(Items listed in a dataset):
▬▬▬▬▬▬

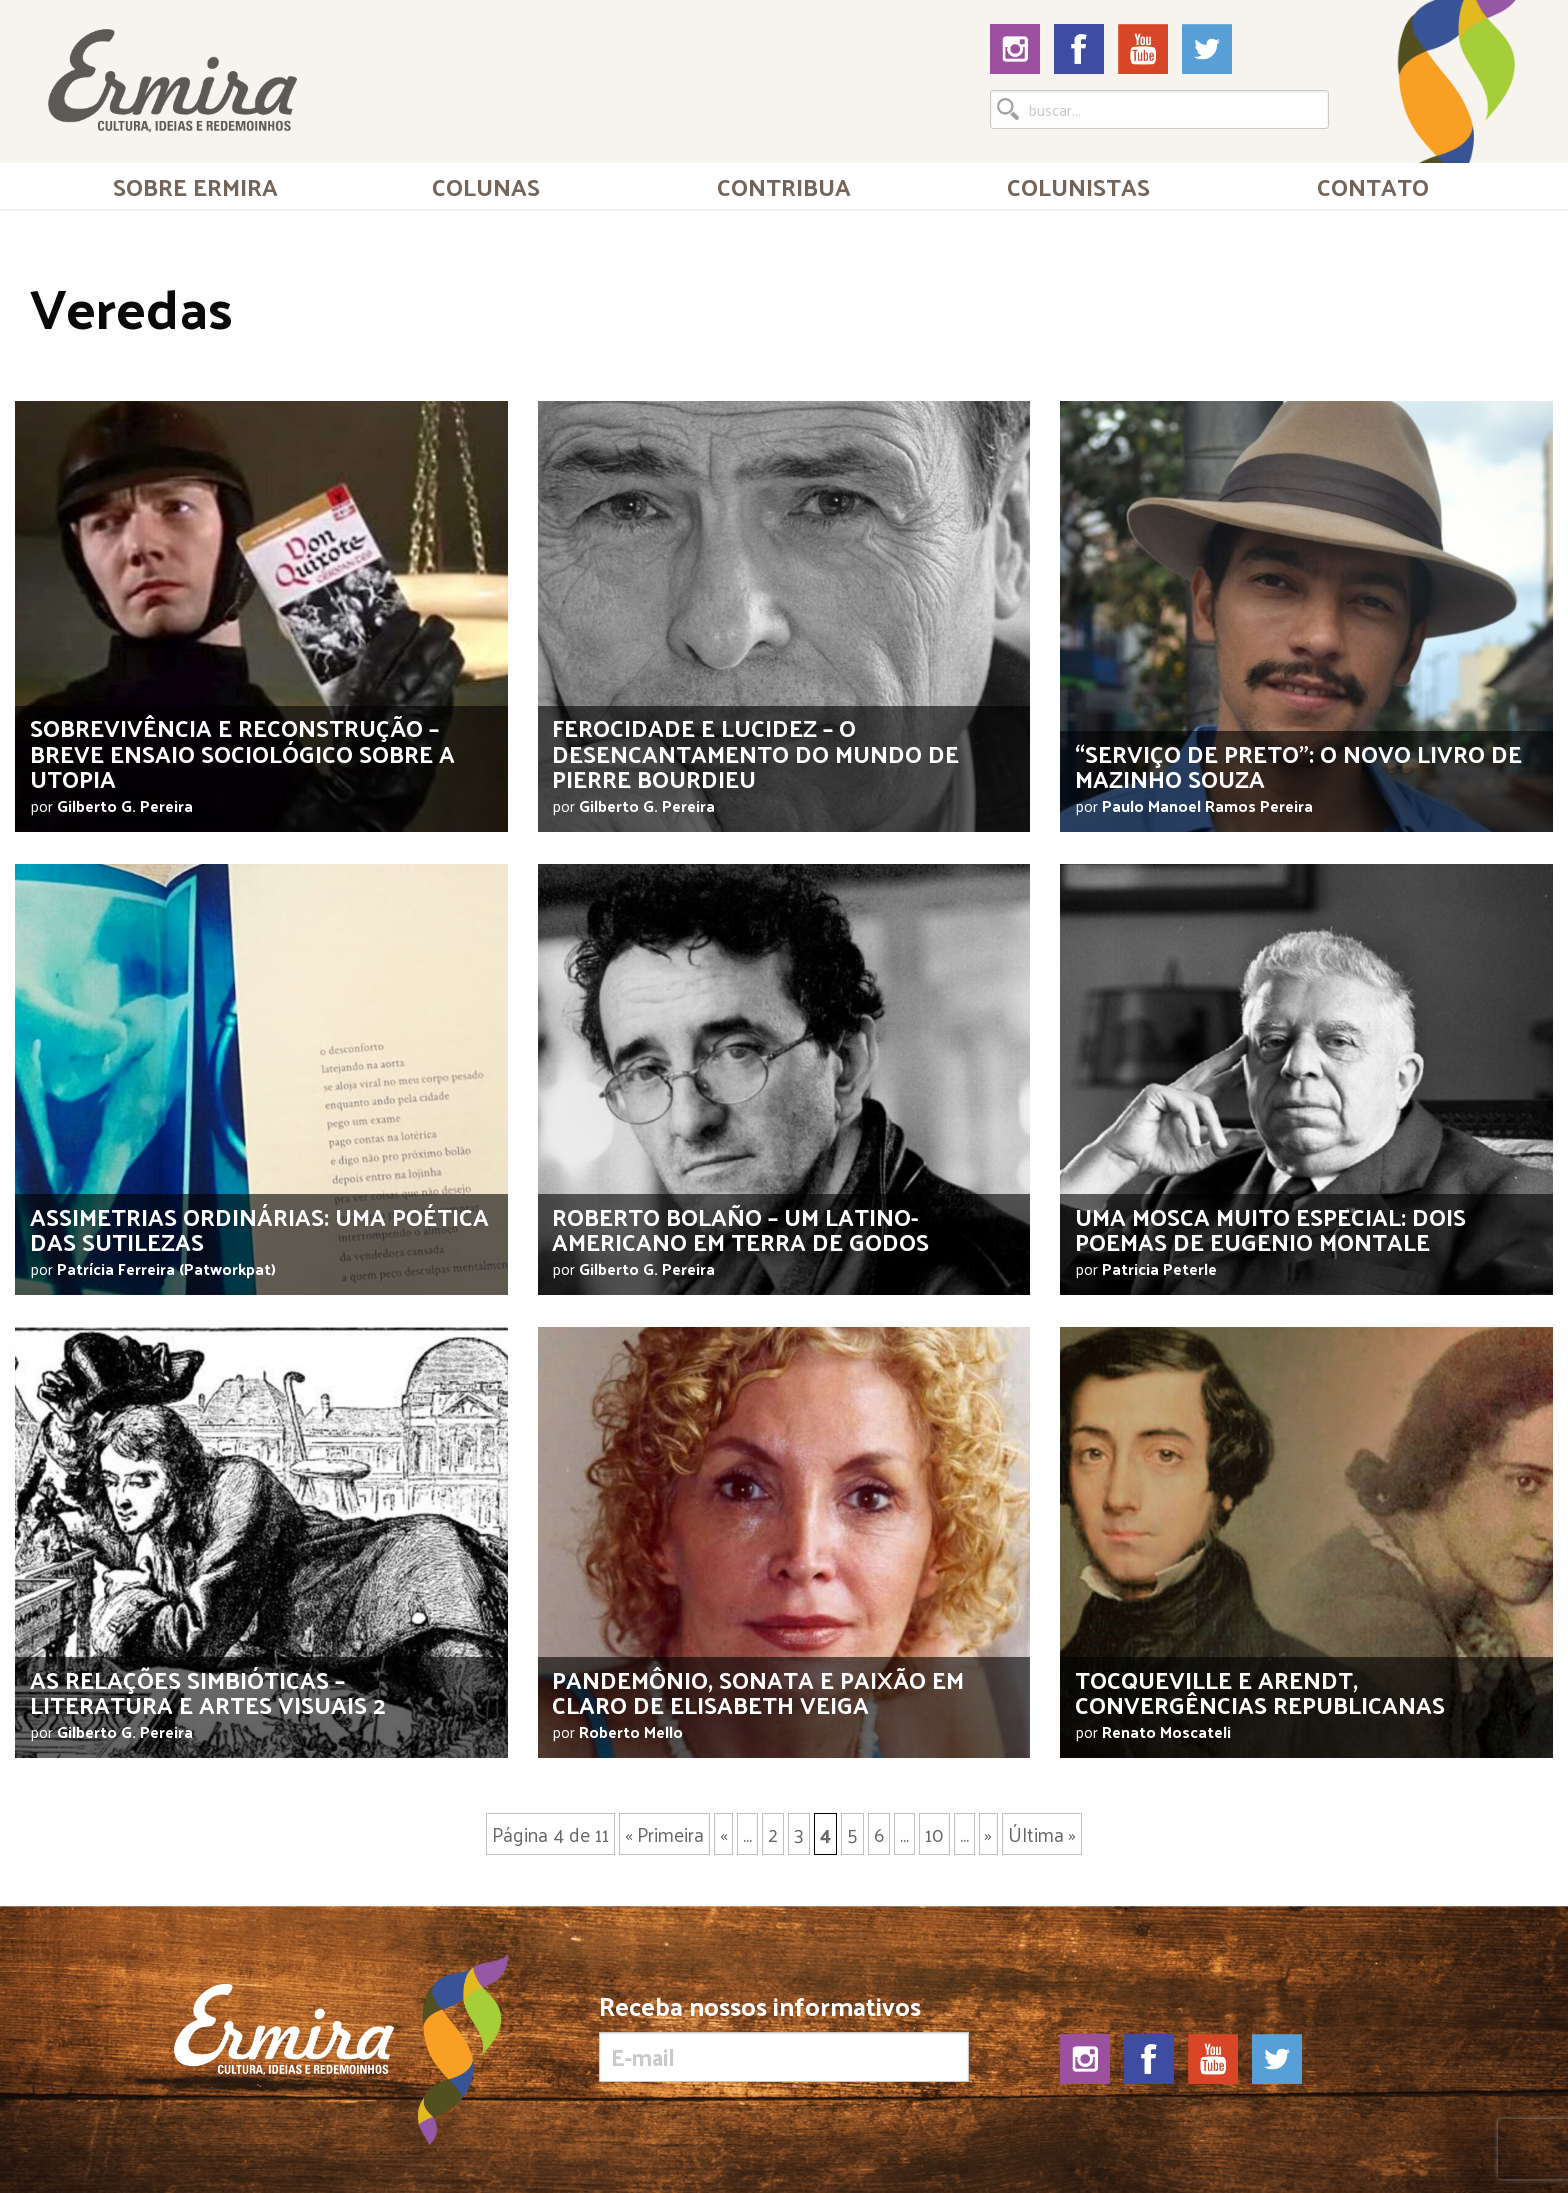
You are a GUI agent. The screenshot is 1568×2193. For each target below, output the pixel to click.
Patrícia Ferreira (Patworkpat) (166, 1268)
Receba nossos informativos (783, 2037)
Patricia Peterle (1159, 1268)
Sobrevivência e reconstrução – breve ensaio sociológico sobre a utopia (242, 752)
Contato (1373, 186)
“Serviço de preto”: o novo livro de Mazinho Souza (1298, 765)
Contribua (784, 186)
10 (934, 1834)
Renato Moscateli (1166, 1731)
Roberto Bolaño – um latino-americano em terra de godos (740, 1228)
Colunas (486, 186)
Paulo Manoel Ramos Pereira (1207, 805)
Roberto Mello (631, 1731)
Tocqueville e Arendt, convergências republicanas (1260, 1691)
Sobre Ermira (195, 186)
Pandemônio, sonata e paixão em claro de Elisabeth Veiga (758, 1691)
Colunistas (1078, 186)
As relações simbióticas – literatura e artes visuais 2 (208, 1691)
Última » (1042, 1834)
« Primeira (664, 1834)
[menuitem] (195, 186)
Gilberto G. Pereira (125, 805)
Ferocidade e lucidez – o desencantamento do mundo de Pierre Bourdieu (755, 752)
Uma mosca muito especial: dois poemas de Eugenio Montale (1270, 1228)
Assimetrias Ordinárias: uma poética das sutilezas (259, 1228)
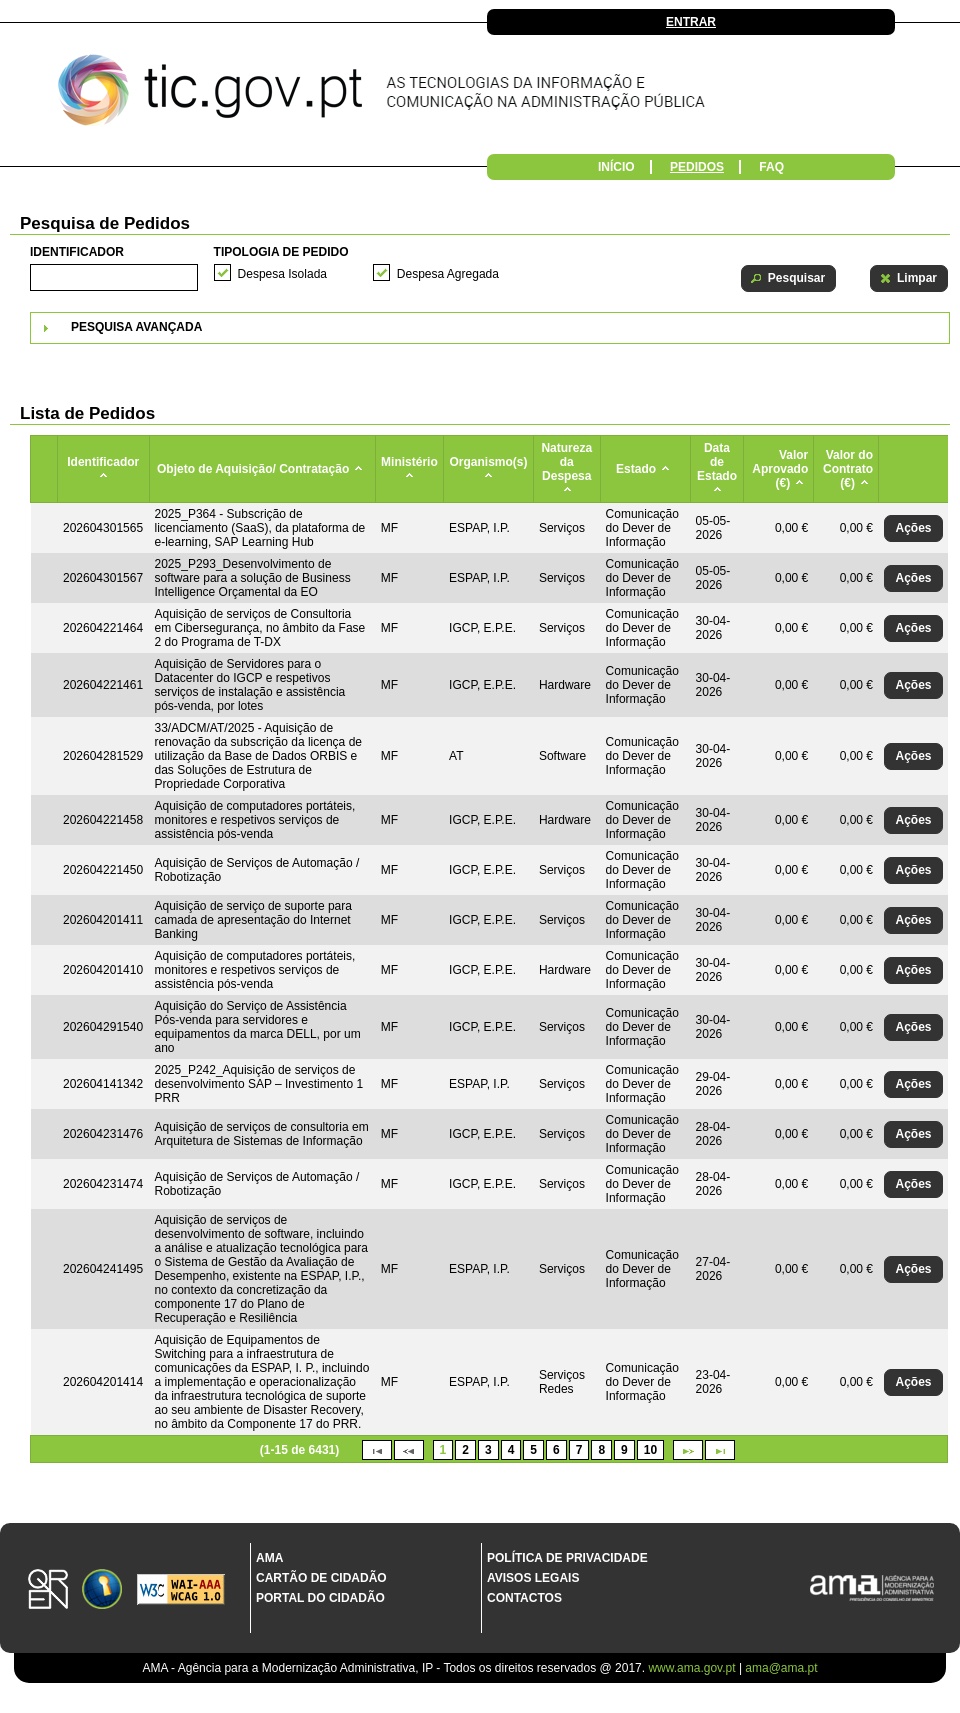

▬▬▬▬▬▬

(Work instruction): Once the line containing "10 (934, 1834)" is found, it and every line through the end of the records above should be output exactly, with no pictures.

(Answer below):
10 (934, 1834)
Renato Moscateli (1166, 1731)
Roberto Bolaño – um latino-americano em terra de godos (740, 1228)
Colunas (486, 186)
Paulo Manoel Ramos Pereira (1207, 805)
Roberto Mello (631, 1731)
Tocqueville e Arendt, convergências republicanas (1260, 1691)
Sobre Ermira (195, 186)
Pandemônio, sonata e paixão em claro de Elisabeth Veiga (758, 1691)
Colunistas (1078, 186)
As relações simbióticas – literatura e artes visuais 2 (208, 1691)
Última » (1042, 1834)
« Primeira (664, 1834)
[menuitem] (195, 186)
Gilberto G. Pereira (125, 805)
Ferocidade e lucidez – o desencantamento do mundo de Pierre Bourdieu (755, 752)
Uma mosca muito especial: dois poemas de Eugenio Montale (1270, 1228)
Assimetrias Ordinárias: uma poética das sutilezas (259, 1228)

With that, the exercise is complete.